Trois questions séparent presque chaque jeu de presque tous les autres :

  • Que construisez-vous ? La plupart des jeux sont des constructeurs : vous assemblez des séquences ordonnées, soit sur des fondations (Klondike, FreeCell), soit dans le tableau lui-même (Spider). Les jeux d’appariement vous demandent au contraire d’associer ou de vider des cartes par rang (Pyramide, Golf).
  • Que voyez-vous ? Les jeux vont du totalement fermé au totalement ouvert. Le Klondike cache 21 cartes, le Spider en cache 44, et le FreeCell n’en cache aucune — ce qui le fait passer d’un jeu de découverte à un jeu de calcul.
  • Combien de paquets ? Un seul jeu de cartes donne des parties plus courtes et plus serrées. Deux jeux, c’est 104 cartes, des arcs plus longs et bien plus de planification.
FamillePaquetsCartes cachéesAdresse ou chanceIdée signature
Klondike 1 21 Équilibré Des fondations, des couleurs alternées, une pioche que l’on recycle
Spider 2 44 Beaucoup d’adresse, une vraie part de chance Bâtir des suites du Roi à l’As dans le tableau lui-même
FreeCell 1 0 Presque pure adresse Tout est visible ; quatre cellules en guise de mémoire de travail
Yukon 1 21 Adresse élevée Aucune pioche — les cartes enterrées bougent avec ce qui les couvre
Appariement (Pyramide, TriPeaks, Golf) 1 Variable Penche vers la chance Vider la disposition par rang, pas par séquence
Grands jeux à deux paquets (Quarante Voleurs…) 2 0–40 Adresse élevée Parties longues, déplacements stricts, marges minuscules

La famille Klondike

La référence par défaut. Sept colonnes, quatre fondations montées de l’As au Roi par couleur, un tableau qui descend en couleurs alternées, et une pioche que l’on retourne pour des cartes encore invisibles. Nommé d’après la ruée vers l’or, normalisé par Microsoft, et toujours le jeu que tout le monde imagine.

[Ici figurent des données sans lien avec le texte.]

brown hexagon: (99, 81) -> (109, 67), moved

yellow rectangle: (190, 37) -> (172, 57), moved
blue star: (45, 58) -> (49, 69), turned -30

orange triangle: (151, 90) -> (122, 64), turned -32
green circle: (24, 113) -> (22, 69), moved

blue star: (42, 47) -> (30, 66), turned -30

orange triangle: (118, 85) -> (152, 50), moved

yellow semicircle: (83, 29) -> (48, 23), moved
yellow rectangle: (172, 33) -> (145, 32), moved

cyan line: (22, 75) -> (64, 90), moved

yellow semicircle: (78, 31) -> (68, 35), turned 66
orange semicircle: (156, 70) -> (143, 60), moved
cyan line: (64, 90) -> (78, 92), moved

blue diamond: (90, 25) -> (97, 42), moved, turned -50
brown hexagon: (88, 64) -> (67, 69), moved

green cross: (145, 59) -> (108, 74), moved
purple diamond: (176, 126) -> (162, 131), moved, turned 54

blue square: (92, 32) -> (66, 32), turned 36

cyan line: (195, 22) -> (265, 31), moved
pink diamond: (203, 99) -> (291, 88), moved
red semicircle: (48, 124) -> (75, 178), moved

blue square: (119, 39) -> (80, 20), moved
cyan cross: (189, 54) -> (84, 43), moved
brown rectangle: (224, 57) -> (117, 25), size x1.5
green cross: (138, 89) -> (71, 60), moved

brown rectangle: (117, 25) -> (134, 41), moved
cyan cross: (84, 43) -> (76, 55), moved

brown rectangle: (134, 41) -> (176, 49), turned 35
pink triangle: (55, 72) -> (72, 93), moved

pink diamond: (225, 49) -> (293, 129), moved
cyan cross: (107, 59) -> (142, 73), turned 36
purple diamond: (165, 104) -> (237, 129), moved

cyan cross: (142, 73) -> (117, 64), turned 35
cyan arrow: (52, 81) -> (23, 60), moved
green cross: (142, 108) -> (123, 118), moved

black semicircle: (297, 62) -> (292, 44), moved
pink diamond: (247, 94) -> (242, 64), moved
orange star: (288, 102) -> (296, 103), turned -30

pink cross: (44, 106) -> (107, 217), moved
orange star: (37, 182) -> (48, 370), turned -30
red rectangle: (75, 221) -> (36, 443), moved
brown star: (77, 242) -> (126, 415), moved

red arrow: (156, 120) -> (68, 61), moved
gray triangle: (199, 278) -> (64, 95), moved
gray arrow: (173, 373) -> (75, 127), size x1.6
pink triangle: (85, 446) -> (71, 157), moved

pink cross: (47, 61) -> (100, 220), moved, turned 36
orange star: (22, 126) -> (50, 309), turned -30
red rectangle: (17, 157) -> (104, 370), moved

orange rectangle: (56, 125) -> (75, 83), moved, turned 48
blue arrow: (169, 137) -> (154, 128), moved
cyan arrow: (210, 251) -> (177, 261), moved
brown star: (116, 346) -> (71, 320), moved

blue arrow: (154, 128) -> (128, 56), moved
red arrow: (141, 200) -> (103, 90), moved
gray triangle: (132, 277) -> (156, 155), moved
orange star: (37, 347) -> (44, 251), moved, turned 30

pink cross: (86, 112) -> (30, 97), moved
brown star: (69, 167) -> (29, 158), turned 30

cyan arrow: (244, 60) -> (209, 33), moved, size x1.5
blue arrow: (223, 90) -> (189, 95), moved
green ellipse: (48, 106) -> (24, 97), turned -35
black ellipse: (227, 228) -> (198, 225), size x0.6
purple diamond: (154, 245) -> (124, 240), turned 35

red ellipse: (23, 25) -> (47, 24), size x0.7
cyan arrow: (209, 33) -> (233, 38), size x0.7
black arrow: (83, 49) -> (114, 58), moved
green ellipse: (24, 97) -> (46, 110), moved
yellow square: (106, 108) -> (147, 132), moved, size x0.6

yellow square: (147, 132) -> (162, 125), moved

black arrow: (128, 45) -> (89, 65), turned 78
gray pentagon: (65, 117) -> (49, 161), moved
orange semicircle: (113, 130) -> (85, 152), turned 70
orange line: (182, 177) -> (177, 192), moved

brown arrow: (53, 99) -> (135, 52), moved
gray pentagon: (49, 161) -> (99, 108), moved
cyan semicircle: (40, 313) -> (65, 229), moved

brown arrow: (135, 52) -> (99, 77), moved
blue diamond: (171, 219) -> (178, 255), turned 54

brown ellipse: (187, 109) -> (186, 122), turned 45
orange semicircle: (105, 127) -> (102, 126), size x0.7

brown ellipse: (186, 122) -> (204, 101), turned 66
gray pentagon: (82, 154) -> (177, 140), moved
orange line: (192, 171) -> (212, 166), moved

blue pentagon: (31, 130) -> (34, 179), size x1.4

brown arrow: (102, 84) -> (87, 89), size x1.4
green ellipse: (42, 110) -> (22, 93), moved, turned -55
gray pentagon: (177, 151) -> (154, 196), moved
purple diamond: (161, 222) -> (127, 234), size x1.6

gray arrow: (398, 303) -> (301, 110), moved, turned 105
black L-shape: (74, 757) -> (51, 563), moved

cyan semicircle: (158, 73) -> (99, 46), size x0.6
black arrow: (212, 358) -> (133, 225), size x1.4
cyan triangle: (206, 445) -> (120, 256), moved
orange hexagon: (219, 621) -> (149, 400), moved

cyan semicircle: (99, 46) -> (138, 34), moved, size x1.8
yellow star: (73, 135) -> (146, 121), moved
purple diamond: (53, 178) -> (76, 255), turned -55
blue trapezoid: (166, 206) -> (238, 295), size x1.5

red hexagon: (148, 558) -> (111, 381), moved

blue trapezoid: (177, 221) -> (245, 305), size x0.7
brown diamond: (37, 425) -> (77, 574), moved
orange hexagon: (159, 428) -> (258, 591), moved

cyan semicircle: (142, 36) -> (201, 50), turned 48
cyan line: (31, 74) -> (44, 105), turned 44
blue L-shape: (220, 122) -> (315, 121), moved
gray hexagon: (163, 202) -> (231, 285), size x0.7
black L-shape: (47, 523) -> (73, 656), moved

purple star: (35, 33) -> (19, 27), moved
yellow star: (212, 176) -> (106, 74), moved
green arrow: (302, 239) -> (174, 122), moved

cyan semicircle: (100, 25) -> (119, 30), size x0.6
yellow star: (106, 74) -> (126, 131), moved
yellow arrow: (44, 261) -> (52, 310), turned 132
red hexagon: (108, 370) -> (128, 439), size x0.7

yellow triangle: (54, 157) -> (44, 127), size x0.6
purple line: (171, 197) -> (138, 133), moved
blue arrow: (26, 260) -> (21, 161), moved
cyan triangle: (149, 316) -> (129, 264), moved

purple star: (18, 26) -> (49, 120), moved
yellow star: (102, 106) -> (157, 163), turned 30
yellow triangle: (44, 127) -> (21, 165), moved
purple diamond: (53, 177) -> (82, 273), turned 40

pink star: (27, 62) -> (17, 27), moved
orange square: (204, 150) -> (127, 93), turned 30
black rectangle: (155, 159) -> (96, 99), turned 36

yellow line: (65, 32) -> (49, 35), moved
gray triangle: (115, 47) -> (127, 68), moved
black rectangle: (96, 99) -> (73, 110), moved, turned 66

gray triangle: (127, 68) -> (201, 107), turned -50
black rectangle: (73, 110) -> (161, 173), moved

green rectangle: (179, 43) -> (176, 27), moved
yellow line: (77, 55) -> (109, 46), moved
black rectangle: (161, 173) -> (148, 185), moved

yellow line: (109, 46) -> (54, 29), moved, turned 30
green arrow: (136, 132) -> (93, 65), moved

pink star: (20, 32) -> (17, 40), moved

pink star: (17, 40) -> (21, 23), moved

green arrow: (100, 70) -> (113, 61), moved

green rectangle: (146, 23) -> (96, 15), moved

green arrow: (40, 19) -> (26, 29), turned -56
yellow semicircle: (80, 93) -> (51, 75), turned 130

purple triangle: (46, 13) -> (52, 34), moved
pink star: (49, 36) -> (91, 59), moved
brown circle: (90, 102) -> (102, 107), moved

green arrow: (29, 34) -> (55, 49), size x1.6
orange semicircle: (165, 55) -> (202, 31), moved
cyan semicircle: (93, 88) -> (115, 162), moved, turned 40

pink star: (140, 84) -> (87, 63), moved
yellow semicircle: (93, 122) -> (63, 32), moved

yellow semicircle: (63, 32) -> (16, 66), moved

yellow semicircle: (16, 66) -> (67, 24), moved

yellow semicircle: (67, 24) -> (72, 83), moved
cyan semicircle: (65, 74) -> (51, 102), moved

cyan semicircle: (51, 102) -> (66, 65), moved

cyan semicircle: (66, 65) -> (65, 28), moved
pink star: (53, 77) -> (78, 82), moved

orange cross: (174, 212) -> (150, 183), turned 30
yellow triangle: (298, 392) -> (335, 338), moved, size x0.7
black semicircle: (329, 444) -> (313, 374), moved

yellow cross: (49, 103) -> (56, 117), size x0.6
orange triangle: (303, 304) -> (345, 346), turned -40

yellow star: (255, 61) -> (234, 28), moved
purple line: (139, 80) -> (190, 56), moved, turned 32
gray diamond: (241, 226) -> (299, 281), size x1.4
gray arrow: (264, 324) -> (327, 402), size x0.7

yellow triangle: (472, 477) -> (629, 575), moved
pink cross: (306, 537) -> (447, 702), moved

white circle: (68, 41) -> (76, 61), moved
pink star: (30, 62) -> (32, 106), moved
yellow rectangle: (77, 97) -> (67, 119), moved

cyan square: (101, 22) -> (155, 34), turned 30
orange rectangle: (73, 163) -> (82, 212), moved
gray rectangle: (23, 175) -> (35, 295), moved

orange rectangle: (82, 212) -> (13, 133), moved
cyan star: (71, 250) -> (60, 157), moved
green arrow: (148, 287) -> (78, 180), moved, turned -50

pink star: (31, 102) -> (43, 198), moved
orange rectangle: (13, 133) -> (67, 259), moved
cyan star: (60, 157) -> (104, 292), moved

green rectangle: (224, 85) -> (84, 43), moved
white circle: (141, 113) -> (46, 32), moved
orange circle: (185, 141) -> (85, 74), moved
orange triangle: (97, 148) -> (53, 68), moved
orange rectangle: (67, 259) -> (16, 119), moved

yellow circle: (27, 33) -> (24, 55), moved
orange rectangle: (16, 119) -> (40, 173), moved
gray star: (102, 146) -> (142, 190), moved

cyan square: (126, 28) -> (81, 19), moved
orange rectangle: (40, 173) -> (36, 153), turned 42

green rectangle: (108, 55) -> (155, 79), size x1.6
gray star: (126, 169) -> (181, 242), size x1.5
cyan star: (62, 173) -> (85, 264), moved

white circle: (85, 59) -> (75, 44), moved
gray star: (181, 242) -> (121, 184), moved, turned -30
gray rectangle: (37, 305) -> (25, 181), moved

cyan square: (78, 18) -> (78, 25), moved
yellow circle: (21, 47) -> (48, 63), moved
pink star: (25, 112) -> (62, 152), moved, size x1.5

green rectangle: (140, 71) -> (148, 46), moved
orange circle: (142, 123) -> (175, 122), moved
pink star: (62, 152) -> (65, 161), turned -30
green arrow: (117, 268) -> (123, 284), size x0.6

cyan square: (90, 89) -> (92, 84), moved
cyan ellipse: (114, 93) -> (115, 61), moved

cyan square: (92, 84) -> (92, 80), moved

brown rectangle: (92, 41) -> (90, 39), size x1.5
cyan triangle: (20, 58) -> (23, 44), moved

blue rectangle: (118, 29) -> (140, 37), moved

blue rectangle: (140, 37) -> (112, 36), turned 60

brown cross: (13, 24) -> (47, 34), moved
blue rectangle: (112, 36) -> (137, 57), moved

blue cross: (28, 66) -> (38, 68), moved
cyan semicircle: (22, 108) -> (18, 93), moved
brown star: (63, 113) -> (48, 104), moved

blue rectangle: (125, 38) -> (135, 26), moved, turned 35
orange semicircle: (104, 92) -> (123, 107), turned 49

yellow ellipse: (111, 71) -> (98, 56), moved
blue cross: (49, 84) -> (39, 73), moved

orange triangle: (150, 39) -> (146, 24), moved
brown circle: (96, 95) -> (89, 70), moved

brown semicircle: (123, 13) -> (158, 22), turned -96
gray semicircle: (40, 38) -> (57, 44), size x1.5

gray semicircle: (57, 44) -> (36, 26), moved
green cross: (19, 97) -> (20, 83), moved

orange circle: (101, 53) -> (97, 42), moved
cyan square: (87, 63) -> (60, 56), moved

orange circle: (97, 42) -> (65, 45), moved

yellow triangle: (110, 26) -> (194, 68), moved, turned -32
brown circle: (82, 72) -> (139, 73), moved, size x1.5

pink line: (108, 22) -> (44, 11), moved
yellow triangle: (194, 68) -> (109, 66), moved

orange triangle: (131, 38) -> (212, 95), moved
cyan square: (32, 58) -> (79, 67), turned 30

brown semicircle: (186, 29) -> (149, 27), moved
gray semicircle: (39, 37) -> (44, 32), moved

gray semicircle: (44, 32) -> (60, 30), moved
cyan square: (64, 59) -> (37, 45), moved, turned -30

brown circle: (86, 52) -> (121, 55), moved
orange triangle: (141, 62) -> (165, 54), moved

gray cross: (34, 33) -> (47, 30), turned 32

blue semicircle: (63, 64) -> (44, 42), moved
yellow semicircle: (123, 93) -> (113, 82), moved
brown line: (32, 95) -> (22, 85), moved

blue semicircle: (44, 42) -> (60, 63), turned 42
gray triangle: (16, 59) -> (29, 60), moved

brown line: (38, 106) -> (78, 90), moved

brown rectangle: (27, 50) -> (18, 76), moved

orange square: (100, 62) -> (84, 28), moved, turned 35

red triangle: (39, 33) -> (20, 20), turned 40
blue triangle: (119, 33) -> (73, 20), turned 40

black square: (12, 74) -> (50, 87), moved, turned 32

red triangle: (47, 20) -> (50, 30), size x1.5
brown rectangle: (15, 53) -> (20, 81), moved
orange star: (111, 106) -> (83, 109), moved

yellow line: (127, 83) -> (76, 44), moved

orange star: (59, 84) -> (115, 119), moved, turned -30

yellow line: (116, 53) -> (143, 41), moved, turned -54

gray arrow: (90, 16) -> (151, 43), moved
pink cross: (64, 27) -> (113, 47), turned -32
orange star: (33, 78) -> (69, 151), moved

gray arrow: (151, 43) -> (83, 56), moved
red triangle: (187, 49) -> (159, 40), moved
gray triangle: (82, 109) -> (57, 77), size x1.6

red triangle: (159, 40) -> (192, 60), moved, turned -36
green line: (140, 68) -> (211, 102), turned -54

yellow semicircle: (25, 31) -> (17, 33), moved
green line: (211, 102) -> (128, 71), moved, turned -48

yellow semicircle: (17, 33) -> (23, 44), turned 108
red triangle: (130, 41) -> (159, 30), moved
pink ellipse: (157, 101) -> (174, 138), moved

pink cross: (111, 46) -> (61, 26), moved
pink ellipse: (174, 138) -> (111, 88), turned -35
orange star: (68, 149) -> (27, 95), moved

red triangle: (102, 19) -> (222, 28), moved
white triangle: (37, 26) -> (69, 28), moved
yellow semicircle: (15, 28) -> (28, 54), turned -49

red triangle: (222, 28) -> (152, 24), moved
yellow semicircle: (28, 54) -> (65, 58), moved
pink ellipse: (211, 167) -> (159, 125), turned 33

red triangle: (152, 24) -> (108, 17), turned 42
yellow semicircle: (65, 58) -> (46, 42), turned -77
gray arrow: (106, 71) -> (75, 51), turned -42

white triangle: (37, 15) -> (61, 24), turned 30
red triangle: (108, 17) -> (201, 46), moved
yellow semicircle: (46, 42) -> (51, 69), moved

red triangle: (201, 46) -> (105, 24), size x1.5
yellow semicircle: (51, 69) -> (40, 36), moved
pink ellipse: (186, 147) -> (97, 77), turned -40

  • Klondike Tirage 1 — une carte tirée à la fois. Le solitaire sérieux le plus accueillant, gagné environ une fois sur trois.
  • Solitaire 3 cartes — trois cartes tirées d’un coup, seule celle du dessus jouable. Mêmes cartes, à peu près moitié moins de victoires, et un second plateau à suivre : le cycle de la pioche.
  • Klondike Vegas — le même jeu compté comme un pari, généralement avec trois passages seulement dans la pioche. Le détail du barème est sur notre page des règles du Klondike.
  • Klondike double et triple — deux ou trois paquets, neuf ou treize colonnes. Plus long, plus indulgent au milieu, plus dur à terminer proprement.

La famille Spider

Deux paquets, dix colonnes, et pas la moindre fondation : vous bâtissez des suites complètes du Roi à l’As à l’intérieur du tableau, et chaque suite achevée quitte la table. Le placement ignore la couleur mais le déplacement l’exige, et cette seule asymétrie fait tout le jeu.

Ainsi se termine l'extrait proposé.